WebMoney is an online payment settlement system established in Russia in 1998. It is one of the largest electronic payments processors in Russia by number of users, with the company reporting 45 million registered accounts and 300,000 active weekly users in early 2020, and 100,000 stores accepting payments via the system. WebMoney is owned and operated by WM Transfer Ltd.

== Service ==
WebMoney users' funds are stored in a "purse", which holds electronic money corresponding to an underlying asset, such as a currency. The underlying assets for WebMoney units are held by a global network of companies that act as guarantors for the payment system. Guarantors accept deposits in the underlying assets and issue the corresponding WebMoney units. WebMoney Transfer can be used for peer-to-peer payments, and includes an escrow system. It charges 0.8% of the transacted amount in fees, up to a maximum fee of €50.

WebMoney provides an application called WebMoney Keeper for using their payments services, for Microsoft Windows, Windows Phone, Android, iOS, and Blackberry. In 2006, security researcher Kris Kaspersky criticised WebMoney Keeper Classic for Windows, as it installed a low-level device driver that allowed direct access to the I/O ports and accessed the hard disk directly using ATA commands instead of via the operating system.

== History ==
The company was founded in November 1998 in Russia as a money transfer system for United States dollars, in the wake of the 1998 Russian financial crisis that had led to increased US dollar use in Russia.

In November 2015, WebMoney Europe Ltd, based in Cambridge, United Kingdom, was granted an FCA licence to issue e-money within the European Economic Area. On 01-01-2021, the company terminated its agreements with all WebMoney EUR wallet holders as a result of Brexit.

In 2019, Sberbank said that WebMoney had joined its instant transfer ecosystem, allowing clients to make instant transfers from Sberbank cards to WebMoney purses and vice versa. The recipient’s phone number (which the card or purse is tied to) is needed to transfer funds.

In March 2019, the international settlement system WebMoney introduced a video identification system for customers.

The WebMoney Transfer system offered the solution of accepting payments via QR code for restaurants and shops.

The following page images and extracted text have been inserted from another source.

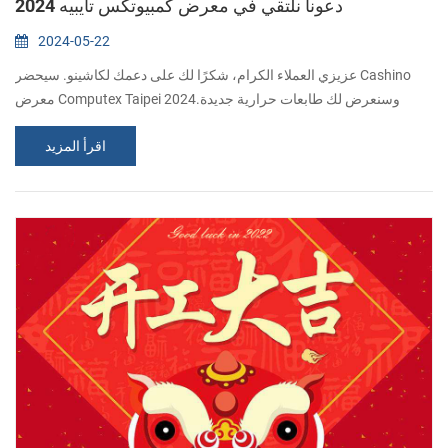
دعونا نلتقي في معرض كمبيوتكس تايبيه 2024
2024-05-22
عزيزي العملاء الكرام، شكرًا لك على دعمك لكاشينو. سيحضر Cashino
معرض Computex Taipei 2024.وسنعرض لك طابعات حرارية جديدة
وشائعة في الحدث. نحن ندعوك بصدق لزيارة جناحنا. إضافة: مركز معارض
اقرأ المزيد
نانجانج، القاعة 2. التاريخ: 4 إلى 7 يونيو 2024 الجناح: رقم R1008....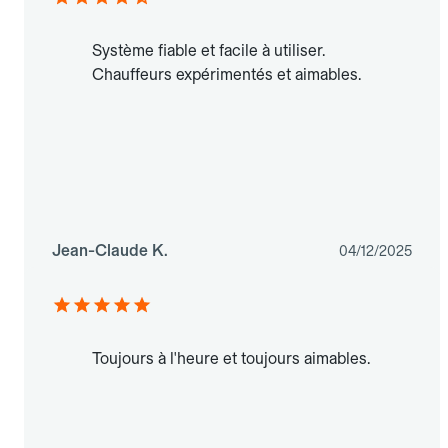
Système fiable et facile à utiliser.
Chauffeurs expérimentés et aimables.
Jean-Claude K.
04/12/2025
Toujours à l'heure et toujours aimables.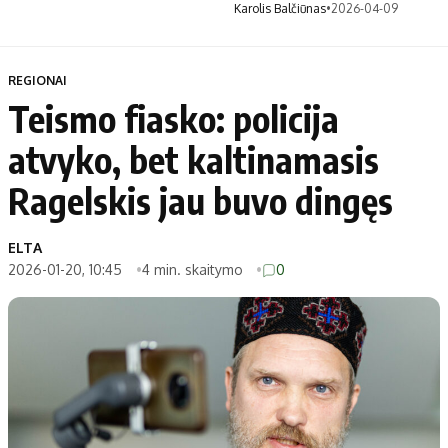
Karolis Balčiūnas
•
2026-04-09
REGIONAI
Teismo fiasko: policija
atvyko, bet kaltinamasis
Ragelskis jau buvo dingęs
ELTA
2026-01-20, 10:45
4 min. skaitymo
0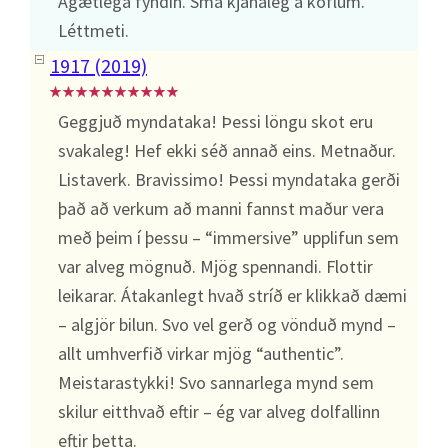
Ágætlega fyndin. Smá kjánaleg á köflum.
Léttmeti.
1917 (2019)
Geggjuð myndataka! Þessi löngu skot eru
svakaleg! Hef ekki séð annað eins. Metnaður.
Listaverk. Bravissimo! Þessi myndataka gerði
það að verkum að manni fannst maður vera
með þeim í þessu – “immersive” upplifun sem
var alveg mögnuð. Mjög spennandi. Flottir
leikarar. Átakanlegt hvað stríð er klikkað dæmi
– algjör bilun. Svo vel gerð og vönduð mynd –
allt umhverfið virkar mjög “authentic”.
Meistarastykki! Svo sannarlega mynd sem
skilur eitthvað eftir – ég var alveg dolfallinn
eftir þetta.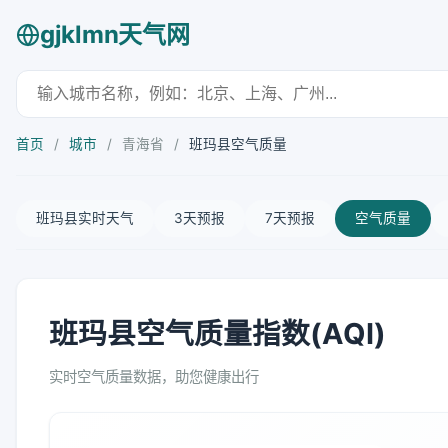
gjklmn天气网
首页
/
城市
/
青海省
/
班玛县空气质量
班玛县实时天气
3天预报
7天预报
空气质量
班玛县空气质量指数(AQI)
实时空气质量数据，助您健康出行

Customers need to scan a QR code displayed on the cash till screen and confirm the payment. In 2019, Burger King Russia has partnered with WebMoney Transfer to integrate QR code payments for customers.

On February 11, 2022, the Central Bank of Russian Federation revoked the license of KKB Bank JSC, the guarantor and the settlement bank for WebMoney's Russian ruble wallets, freezing WebMoney's funds on KKB's accounts.

=== In Ukraine ===
In June 2013, the Ukrainian government seized computer equipment from the Ukrainian guarantor and froze ₴60 million (US$7.5 million) of funds residing on guarantor's accounts in Ukraine, causing Ukrainian WebMoney transactions to be blocked. Officials of the Ministry of Revenues and Duties of Ukraine said that there were major irregularities in the operations of the company acting as the Ukrainian guarantor, and that the rules of the operation of the payment system were not agreed with the National Bank of Ukraine. The ministry described WebMoney as an "illegal system" that was suspected of being used for money laundering and tax evasion, and the central bank said that WebMoney did not have a licence to operate in Ukraine. WebMoney transactions resumed in Ukraine the following week.

In March 2015, the Ukrainian guarantor's bank accounts were released after a court ruling. Later that year, the National Bank of Ukraine and the State Savings Bank of Ukraine partnered with WebMoney.UA.

In May 2018, the National Bank of Ukraine has abolished the registration of the inner-state payment system WebMoney.UA (the subsidiary of 'Financing company ElMI', Kyiv) as it was put on the sanctions list of the National Security and Defense Council of Ukraine.